Je crois bien que, si on ne l’eût retenu, il se fût jeté sur moi.
– Mais il est ivre! fis-je en jetant autour de moi un regard étonné.
– Qui? Moi? cria Foma d’une voix altérée.
– Oui, vous!
– Ivre?
– Ivre!
Foma ne put le supporter. Il poussa un cri strident, comme si on l’eût égorgé et bondit hors de la pièce. La générale allait tomber en syncope quand elle prit le parti de courir après lui. Tout le monde la suivit, y compris mon oncle. Quand je repris mes esprits, il ne restait dans la pièce qu’Éjévikine qui souriait en se frottant les mains.
– Vous m’avez promis de me raconter une histoire de Jésuite, me dit-il d’une voix doucereuse.
– Que dites-vous? demandai-je, ne comprenant plus de quoi il pouvait s’agir.
– Vous m’avez promis de me raconter une anecdote au sujet d’un Jésuite…
Je courus vers la terrasse d’où je gagnai le jardin. La tête me tournait.
VIII DÉCLARATION D’AMOUR
Agacé, mécontent de moi, j’errai dans le jardin pendant près d’une demi-heure, réfléchissant sur la conduite à tenir. Le soleil se couchait. Tout à coup, au détour d’une allée, je me trouvai face à face avec Nastenka. Elle avait les yeux pleins de larmes qu’elle essuyait avec son mouchoir.
– Je vous cherchais, fit-elle.
– Je vous cherchais aussi. Dites-moi si je suis ou non dans une maison de fous?
– Vous n’êtes nullement dans une maison de fous! répondit-elle d’un air offensé et me regardant fixement.
– Mais alors, que se passe-t-il? Au nom du Christ, donnez-moi un conseil! Où se trouve maintenant mon oncle?

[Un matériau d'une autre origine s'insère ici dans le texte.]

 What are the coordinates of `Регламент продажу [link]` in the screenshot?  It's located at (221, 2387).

Puis-je aller le trouver? Je suis heureux de vous avoir rencontrée; peut-être pourrez-vous me tirer d’embarras.
– N’allez pas auprès de votre oncle. Je viens moi-même de les quitter.
– Mais où sont-ils?
– Qui le sait? Peut-être sont-ils tous retournés dans le potager, dit-elle, irritée.
– Quel potager?
– La semaine passée, Foma Fomitch cria qu’il ne voulait plus rester dans cette maison. Il courut au potager, prit une bêche dans la hutte et se mit à remuer la terre. Nous n’en revenions pas, le croyant devenu fou. Alors, il dit: «Afin que l’on ne me reproche plus le pain que je mange, le pain qu’on me donne, je vais bêcher la terre; je paierai de mon travail la nourriture que j’ai reçue et je m’en irai ensuite! Voilà où vous me réduisez!» Et tout le monde de pleurer, de se mettre à genoux devant lui, de vouloir lui ôter sa bêche. Mais il persistait à remuer la terre; il a ravagé tout un carré de navets. Comme on lui a cédé une fois, il se peut qu’il ait recommencé. Avec lui, il faut s’attendre à tout.

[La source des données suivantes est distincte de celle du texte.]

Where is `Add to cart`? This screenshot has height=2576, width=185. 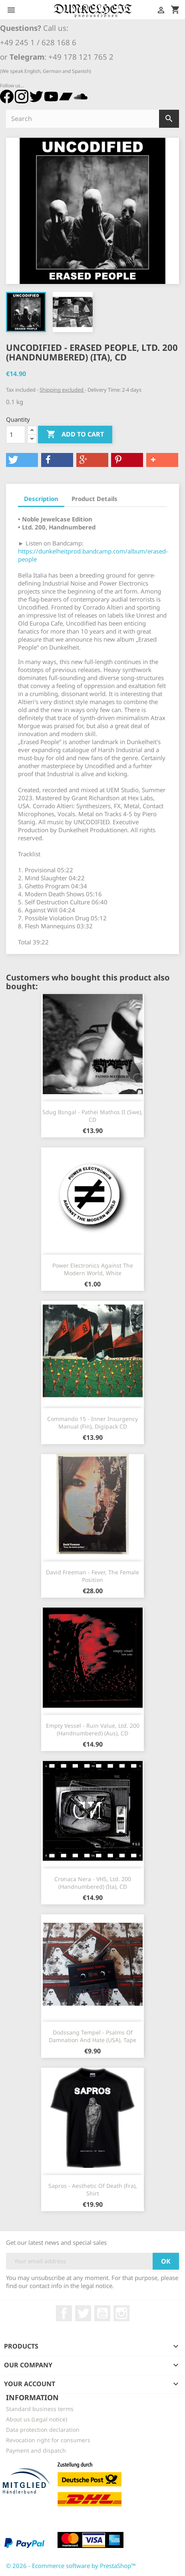 Add to cart is located at coordinates (75, 434).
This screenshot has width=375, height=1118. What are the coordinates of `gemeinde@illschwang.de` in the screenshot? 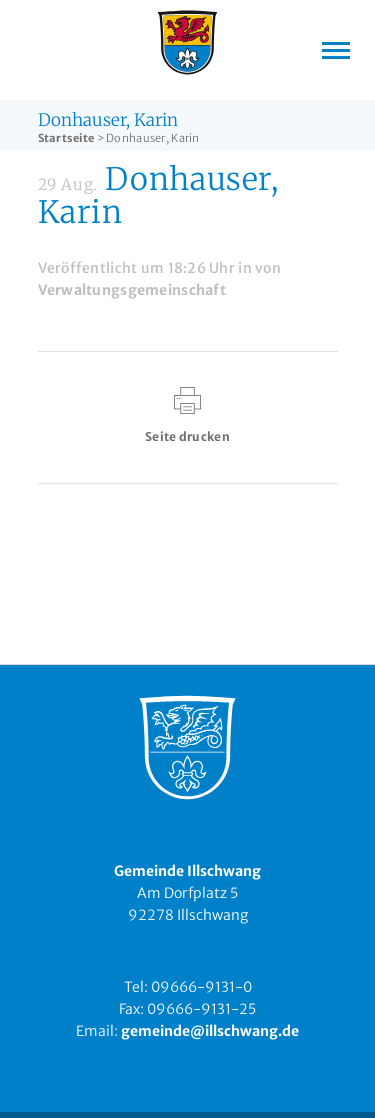 It's located at (210, 1031).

– Et vous pouvez me raconter cela avec ce sang-froid? m’écriai-je dans une grande indignation.
Elle leva sur moi des yeux étincelants.
– Pardonnez-moi; je ne sais plus ce que je dis, repris-je. Écoutez: savez-vous pourquoi je suis venu ici?
– Non… non… répondit-elle en rougissant et une expression de douleur se refléta sur son charmant visage.
– Excusez-moi continuai-je. Je ne suis plus moi-même. Je sais que je devrais prendre plus de précautions, surtout avec vous… Mais, n’importe; je pense que, dans des cas pareils, la franchise est encore le meilleur parti… J’avoue… ou plutôt, je voulais dire… vous connaissez les intentions de mon oncle? Il m’a ordonné de vous demander votre main!